Top 10 Percent Admissions Reduced At UT-Austin, Likely To Affect Latinos

Affirmative Action Restricted At U.T.-Austin
In this photo provided by the University of Texas, Space shuttle Endeavour sits atop the shuttle aircraft carrier, flies past the Tower at The University of Texas at Austin Thursday, Sept. 20, 2012. Endeavour is making a final trek across the country to the California Science Center in Los Angeles, where it will be permanently displayed. (AP Photo/Courtesy of Lara Eakins,The University of Texas at Austin)
In this photo provided by the University of Texas, Space shuttle Endeavour sits atop the shuttle aircraft carrier, flies past the Tower at The University of Texas at Austin Thursday, Sept. 20, 2012. Endeavour is making a final trek across the country to the California Science Center in Los Angeles, where it will be permanently displayed. (AP Photo/Courtesy of Lara Eakins,The University of Texas at Austin)

It just got a little harder for Latinos to get into the University of Texas at Austin.

The Houston Chronicle reported this week that U.T.-Austin will only admit the top 7 percent of the high school graduating class, raising the bar for the highest graded students to enter the flagship university through the state’s non-race-based affirmative action policy.
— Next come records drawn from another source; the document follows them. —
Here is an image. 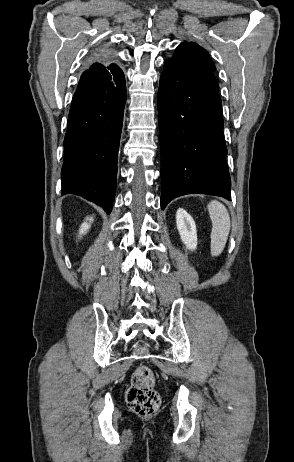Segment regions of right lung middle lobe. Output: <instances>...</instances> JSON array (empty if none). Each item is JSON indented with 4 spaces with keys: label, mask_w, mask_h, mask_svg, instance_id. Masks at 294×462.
I'll use <instances>...</instances> for the list:
<instances>
[{
    "label": "right lung middle lobe",
    "mask_w": 294,
    "mask_h": 462,
    "mask_svg": "<svg viewBox=\"0 0 294 462\" xmlns=\"http://www.w3.org/2000/svg\"><path fill=\"white\" fill-rule=\"evenodd\" d=\"M106 51H108V49L105 46H103L96 50V54L101 53V52H106Z\"/></svg>",
    "instance_id": "right-lung-middle-lobe-1"
}]
</instances>
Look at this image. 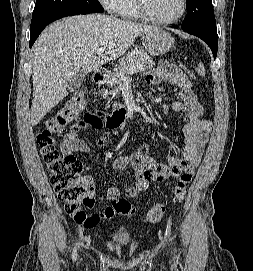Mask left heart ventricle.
<instances>
[{
    "label": "left heart ventricle",
    "instance_id": "left-heart-ventricle-1",
    "mask_svg": "<svg viewBox=\"0 0 253 271\" xmlns=\"http://www.w3.org/2000/svg\"><path fill=\"white\" fill-rule=\"evenodd\" d=\"M150 13L159 19L175 17L181 9V0H147Z\"/></svg>",
    "mask_w": 253,
    "mask_h": 271
}]
</instances>
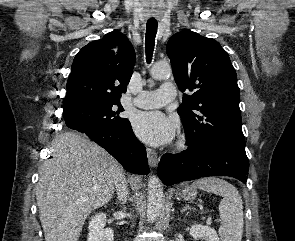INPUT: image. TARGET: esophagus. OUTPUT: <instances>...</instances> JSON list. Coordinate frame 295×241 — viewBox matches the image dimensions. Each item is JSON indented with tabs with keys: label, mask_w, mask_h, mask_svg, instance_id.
<instances>
[{
	"label": "esophagus",
	"mask_w": 295,
	"mask_h": 241,
	"mask_svg": "<svg viewBox=\"0 0 295 241\" xmlns=\"http://www.w3.org/2000/svg\"><path fill=\"white\" fill-rule=\"evenodd\" d=\"M147 158L149 165L151 167H156L158 164V155L157 152L149 147L146 148Z\"/></svg>",
	"instance_id": "obj_1"
}]
</instances>
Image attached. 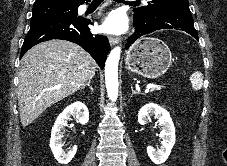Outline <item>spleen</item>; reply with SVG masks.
<instances>
[{"label":"spleen","instance_id":"obj_1","mask_svg":"<svg viewBox=\"0 0 227 166\" xmlns=\"http://www.w3.org/2000/svg\"><path fill=\"white\" fill-rule=\"evenodd\" d=\"M191 85L194 90H200L203 86V75L201 72L197 71L193 73L190 77Z\"/></svg>","mask_w":227,"mask_h":166}]
</instances>
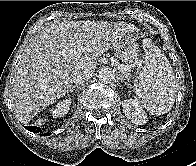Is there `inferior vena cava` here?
<instances>
[{"label": "inferior vena cava", "mask_w": 196, "mask_h": 166, "mask_svg": "<svg viewBox=\"0 0 196 166\" xmlns=\"http://www.w3.org/2000/svg\"><path fill=\"white\" fill-rule=\"evenodd\" d=\"M92 76V73L87 72V71H80L76 72L73 75V82L75 84H83L85 81H87L90 77Z\"/></svg>", "instance_id": "1"}]
</instances>
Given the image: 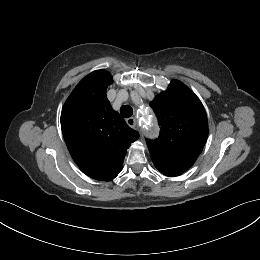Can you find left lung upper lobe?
Listing matches in <instances>:
<instances>
[{
	"instance_id": "5c2ea615",
	"label": "left lung upper lobe",
	"mask_w": 260,
	"mask_h": 260,
	"mask_svg": "<svg viewBox=\"0 0 260 260\" xmlns=\"http://www.w3.org/2000/svg\"><path fill=\"white\" fill-rule=\"evenodd\" d=\"M150 105L161 125L160 136L147 140L152 161L166 176L181 175L194 164L206 143L205 109L194 92L178 80H173Z\"/></svg>"
}]
</instances>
A Texas law passed in 1997 required public universities to automatically admit the top 10 percent of high school seniors, but the law was reformed in 2009 to give universities more flexibility. Since then, U.T.-Austin has restricted the percentage of top-scoring students it automatically lets in to avoid losing the power to select students by other criteria. Last year, U.T.-Austin automatically admitted the top 9 percent of the graduating class and the top 8 percent the year before that.

The Top 10 Percent law emerged as a way to boost minority admissions after the Supreme Court overturned the use of racial quotas in its 1996 decision on Hopwood v. Texas. (A later decision revised the ruling, making it legal to use race as one of several factors to determine college admissions.)

To get around the problem, Irma Rangel -- the first Mexican-American woman elected to the Texas legislature -- pushed for the passage of the Top 10 Percent law. In a state where the school system is as segregated as in Texas, the Top 10 Percent law ensured that admissions for Latinos would rise.

And they did. Of the 5,432 students admitted to U.T.-Austin last year under the Top 10 Percent law, 29 percent were Latino. By contrast, only 13 percent of the 2,660 non-top 10 percenters were Latino. Total admissions for Hispanics have jumped from 14 percent in 1996 to 24 percent last academic year.

But the law also created a bottleneck for Texas, where a large chunk of top 10 percenters covet a limited amount of spots at just two schools -- the University of Texas at Austin and Texas A & M.

Three out of four in-state students are admitted to U.T.-Austin under the Top 10 Percent law. The school selects the remaining applicants based on a review of several factors, including race.

A white, non-Hispanic student is challenging the inclusion of race as a factor in admissions, saying she suffered discrimination when U.T.-Austin rejected her application in 2008. The Supreme Court heard oral arguments on Abigail Fisher’s case this month.